Publisher's note: The James G. Martin Center for Academic Renewal is a nonprofit institute dedicated to improving higher education in North Carolina and the nation. Located in Raleigh, North Carolina, it has been an independent 501(c)(3) organization since 2003. It was known as the John W. Pope Center for Higher Education Policy until early January 2017.

The author of this post is Nicole Divers.

    With campus scheduled to reopen in the fall, the University of North Carolina-Chapel Hill has released a preliminary road-map outlining how they plan to mitigate the effects of COVID-19. Although the plan is not yet finalized, it covers four key aspects of university activity: fall schedule, class structure, health and safety, and campus operations.

    Fall Schedule

    In anticipation of a second wave of COVID-19, UNC has implemented a new academic schedule. The new schedule starts and ends the semester earlier with classes beginning on August 10 and finals wrapping up by November 24. Additionally, fall break, which was originally October 15-16, will be eliminated.
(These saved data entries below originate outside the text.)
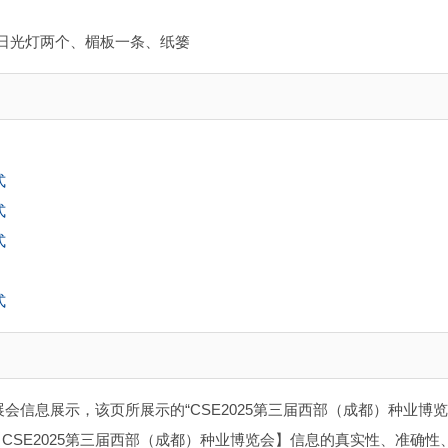
、日光灯两个、楣板一条、纸篓
式
式
式
式
展会信息展示，该页所展示的“CSE2025第三届西部（成都）种业博览
SE2025第三届西部（成都）种业博览会】信息的真实性、准确性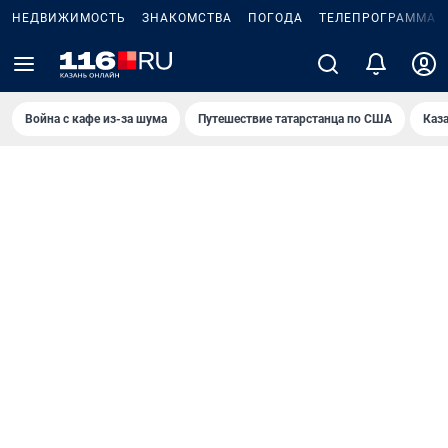
НЕДВИЖИМОСТЬ
ЗНАКОМСТВА
ПОГОДА
ТЕЛЕПРОГРАММА
Война с кафе из-за шума
Путешествие татарстанца по США
Каз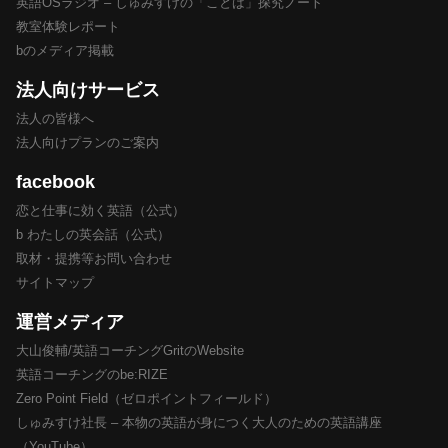
英語OSラジオ – しゅみすけの「ことば」探究ノート
教室体験レポート
bのメディア掲載
法人向けサービス
法人の皆様へ
法人向けプランのご案内
facebook
恋と仕事に効く英語（公式）
b わたしの英会話（公式）
取材・提携等お問い合わせ
サイトマップ
運営メディア
大山俊輔/英語コーチングGritのWebsite
英語コーチングのbe:RIZE
Zero Point Field（ゼロポイントフィールド）
しゅみすけ社長 – 本物の英語が身につく大人のための英語講座
（YouTube）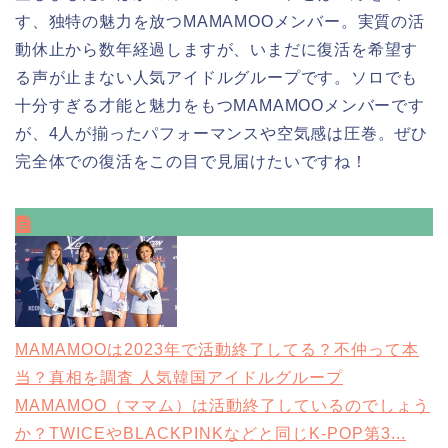
す、独特の魅力を放つMAMAMOOメンバー。実質の活
動休止から数年経過しますが、いまだに復活を希望す
る声が止まない人気アイドルグループです。ソロでも
十分すぎる才能と魅力をもつMAMAMOOメンバーです
が、4人が揃ったパフォーマンスや空気感は圧巻。ぜひ
完全体での復活をこの目で見届けたいですね！
MAMAMOOは2023年で活動終了してる？不仲って本
当？真相を調査
人気韓国アイドルグループ
MAMAMOO（ママム）は活動終了しているのでしょう
か？TWICEやBLACKPINKなどと同じK-POP第3...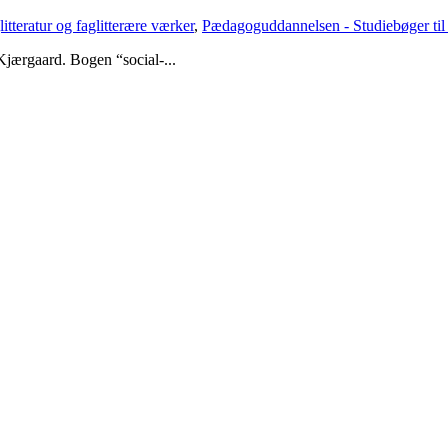
litteratur og faglitterære værker
,
Pædagoguddannelsen - Studiebøger til
jærgaard. Bogen “social-...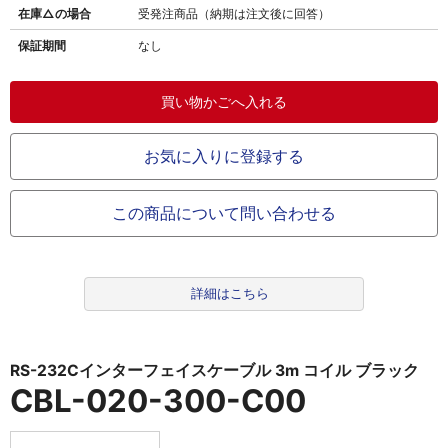
在庫△の場合
受発注商品（納期は注文後に回答）
保証期間
なし
お気に入りに登録する
この商品について問い合わせる
詳細はこちら
RS-232Cインターフェイスケーブル 3m コイル ブラック
CBL-020-300-C00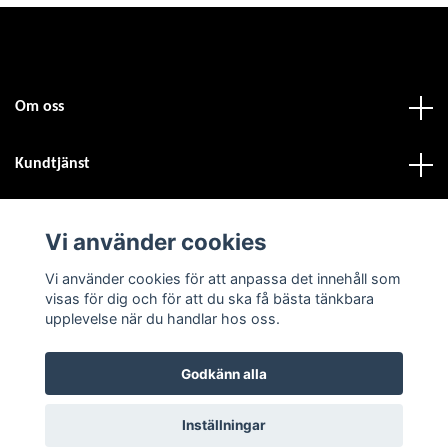
Om oss
Kundtjänst
Fotmeny
Vi använder cookies
Vi använder cookies för att anpassa det innehåll som
Sociala medier
visas för dig och för att du ska få bästa tänkbara
upplevelse när du handlar hos oss.
Godkänn alla
© 2026 Atvdäck.se
Inställningar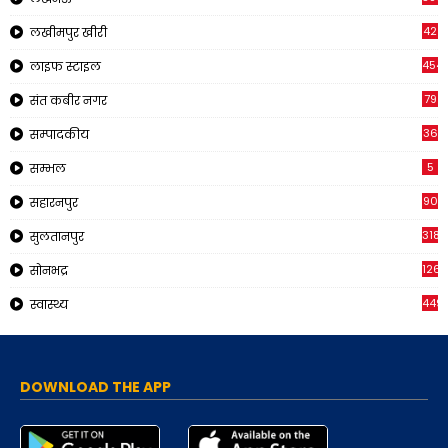
42
लखीमपुर खीरी
454
लाइफ स्टाइल
79
संत कबीर नगर
36
सम्पादकीय
5
सम्भल
90
सहारनपुर
318
सुलतानपुर
126
सोनभद्र
449
स्वास्थ्य
DOWNLOAD THE APP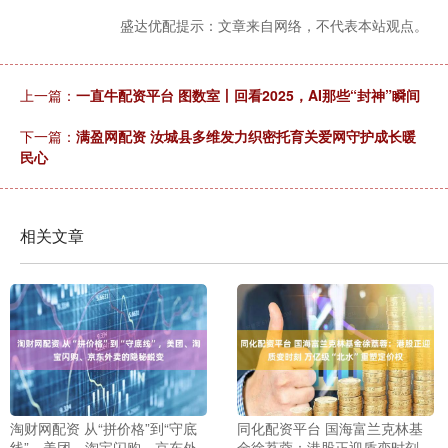
盛达优配提示：文章来自网络，不代表本站观点。
上一篇：
一直牛配资平台 图数室丨回看2025，AI那些“封神”瞬间
下一篇：
满盈网配资 汝城县多维发力织密托育关爱网守护成长暖
民心
相关文章
淘财网配资 从“拼价格”到“守底
同化配资平台 国海富兰克林基
线”，美团、淘宝闪购、京东外
金徐荔蓉：港股正迎质变时刻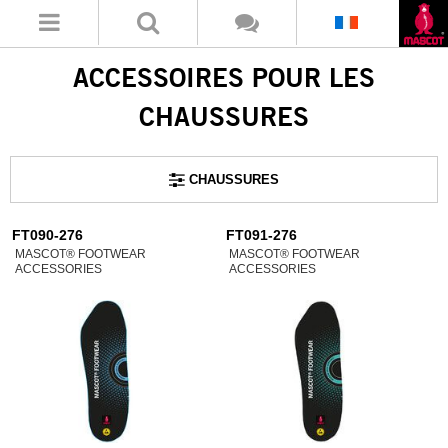
ACCESSOIRES POUR LES
CHAUSSURES
CHAUSSURES
FT090-276
FT091-276
MASCOT® FOOTWEAR
MASCOT® FOOTWEAR
ACCESSORIES
ACCESSORIES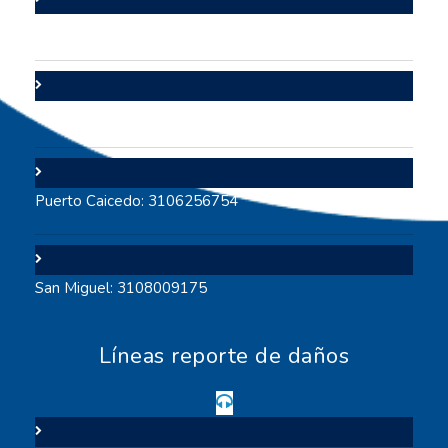
Valle del Guamuez: 3105706447
Puerto Asís: 3112642117
Puerto Caicedo: 3106256754
San Miguel: 3108009175
Líneas reporte de daños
However, Labor Day (September 7) and University Day (October 12) will still be observed.

    Class Structure

    UNC will use on-campus and off-campus instruction for fall classes. Individual college and departments heads will choose among four basic class structures:

  • Face-to-Face/hybrid: These courses will have in-person lectures, but may also include an online component.
  • HyFlex: These courses will meet in-person and have a remote option. Students may also rotate between in-person and remote lectures so all students have an equal opportunity to receive in-person instruction.
  • Remote and recitation: These courses will be taught remotely and include a recitation (a subgroup of students to discuss lectures and readings, led by a teaching assistant). The recitation may be a mix of in-person and remote.
  • Remote only: These courses will be taught entirely remotely.
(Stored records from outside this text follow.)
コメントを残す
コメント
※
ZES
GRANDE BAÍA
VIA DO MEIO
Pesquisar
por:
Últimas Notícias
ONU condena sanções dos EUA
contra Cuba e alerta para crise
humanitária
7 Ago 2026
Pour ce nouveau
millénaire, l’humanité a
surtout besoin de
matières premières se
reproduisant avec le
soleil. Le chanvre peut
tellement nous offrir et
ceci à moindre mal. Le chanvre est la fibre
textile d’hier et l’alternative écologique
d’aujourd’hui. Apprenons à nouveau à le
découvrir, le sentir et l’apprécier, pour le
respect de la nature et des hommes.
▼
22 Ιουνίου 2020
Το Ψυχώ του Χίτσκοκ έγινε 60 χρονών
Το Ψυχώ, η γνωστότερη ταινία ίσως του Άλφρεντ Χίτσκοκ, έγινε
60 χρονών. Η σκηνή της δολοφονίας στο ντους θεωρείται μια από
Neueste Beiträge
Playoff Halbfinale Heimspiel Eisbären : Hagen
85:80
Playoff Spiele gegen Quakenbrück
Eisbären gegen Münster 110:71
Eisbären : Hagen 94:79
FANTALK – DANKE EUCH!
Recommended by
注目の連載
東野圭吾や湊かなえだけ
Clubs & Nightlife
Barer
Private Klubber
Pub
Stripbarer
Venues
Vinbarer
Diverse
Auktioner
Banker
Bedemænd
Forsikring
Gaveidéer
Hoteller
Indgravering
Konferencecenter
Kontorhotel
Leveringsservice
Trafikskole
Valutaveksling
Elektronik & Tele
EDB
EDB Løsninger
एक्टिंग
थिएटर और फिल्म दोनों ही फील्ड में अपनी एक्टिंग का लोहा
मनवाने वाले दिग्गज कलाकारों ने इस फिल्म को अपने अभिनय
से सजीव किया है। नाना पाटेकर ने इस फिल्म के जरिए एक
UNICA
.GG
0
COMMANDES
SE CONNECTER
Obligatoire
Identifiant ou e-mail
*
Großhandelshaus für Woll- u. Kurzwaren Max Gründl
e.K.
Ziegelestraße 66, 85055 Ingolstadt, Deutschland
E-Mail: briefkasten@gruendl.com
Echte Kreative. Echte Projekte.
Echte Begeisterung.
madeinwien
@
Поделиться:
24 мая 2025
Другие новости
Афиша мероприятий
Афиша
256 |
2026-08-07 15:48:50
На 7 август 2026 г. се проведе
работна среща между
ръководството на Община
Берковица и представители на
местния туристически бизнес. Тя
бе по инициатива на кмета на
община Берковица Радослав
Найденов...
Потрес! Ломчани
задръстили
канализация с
    In addition to the varied delivery method options, many colleges and schools within UNC have taken extra precautions, such as reconfiguring classrooms so that smaller classes meet in larger rooms, to allow for social distancing for those attending in-person classes.

    Health and Safety

    To limit the virus's spread, UNC has laid out health and safety precautions that everyone on campus is expected to follow. These precautions include frequent hand washing, social distancing, and sanitizing surfaces. Students and faculty will also be expected to wear a face mask while in public. Student organizations and other groups will not be allowed to gather in numbers that exceed the limit set by state or local guidance.

    Campus Operations

    UNC's dining halls, Lenoir and Chase, will remain open to serve students with a fall meal plan. This includes Mainstreet at Bottom of Lenoir which is ordinarily open to students without a meal plan. Dining halls will also limit the amount of seating available to facilitate social distancing. All other Carolina Dining Services facilities will remain open.
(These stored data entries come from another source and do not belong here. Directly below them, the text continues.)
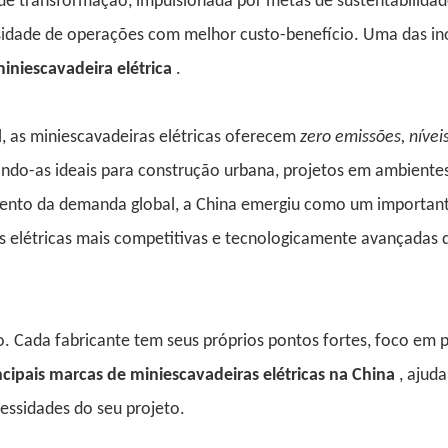
nde transformação, impulsionada por metas de sustentabilidad
sidade de operações com melhor custo-benefício. Uma das i
iniescavadeira elétrica
.
l, as miniescavadeiras elétricas oferecem
zero emissões, nívei
ndo-as ideais para construção urbana, projetos em ambiente
imento da demanda global, a China emergiu como um importan
s elétricas mais competitivas e tecnologicamente avançadas 
o. Cada fabricante tem seus próprios pontos fortes, foco em 
ncipais marcas de miniescavadeiras elétricas na China
, ajud
ssidades do seu projeto.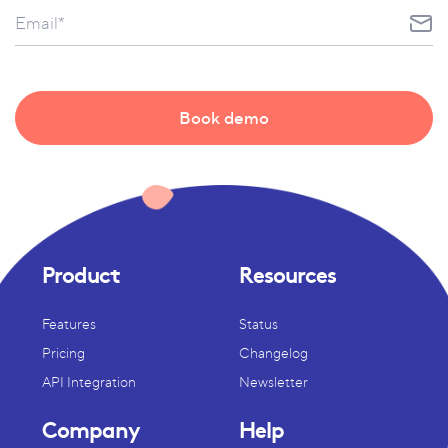
Product
Resources
Features
Status
Pricing
Changelog
API Integration
Newsletter
Company
Help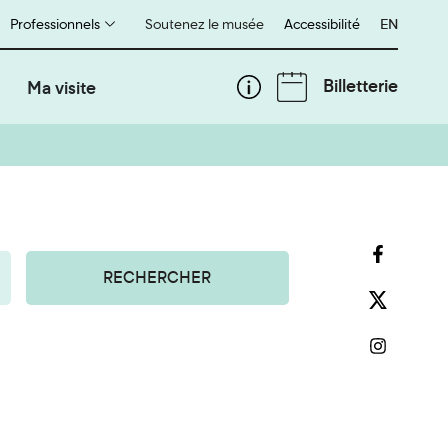
Professionnels
Soutenez le musée
Accessibilité
English
EN
Billetterie
Ma visite
RECHERCHER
    Dorms will operate at full capacity and students will not be required to wear masks inside their dorm rooms. There will be a number of rooms reserved for students with immunocompromised conditions as approved by Accessibility Resources and Services.

    Other UNC System schools are taking similar precautions. All campuses will be encouraging students and faculty to get tested for COVID-19 and quarantine themselves if they test positive. Many campuses have announced amended fall schedules that start and end earlier. The exception to this is UNC Charlotte which will start classes later on September 7 to avoid crowds from the Republican National Convention that is scheduled in Charlotte.

    Nicole Divers is a Martin Center intern and a senior at the University of North Carolina at Chapel Hill.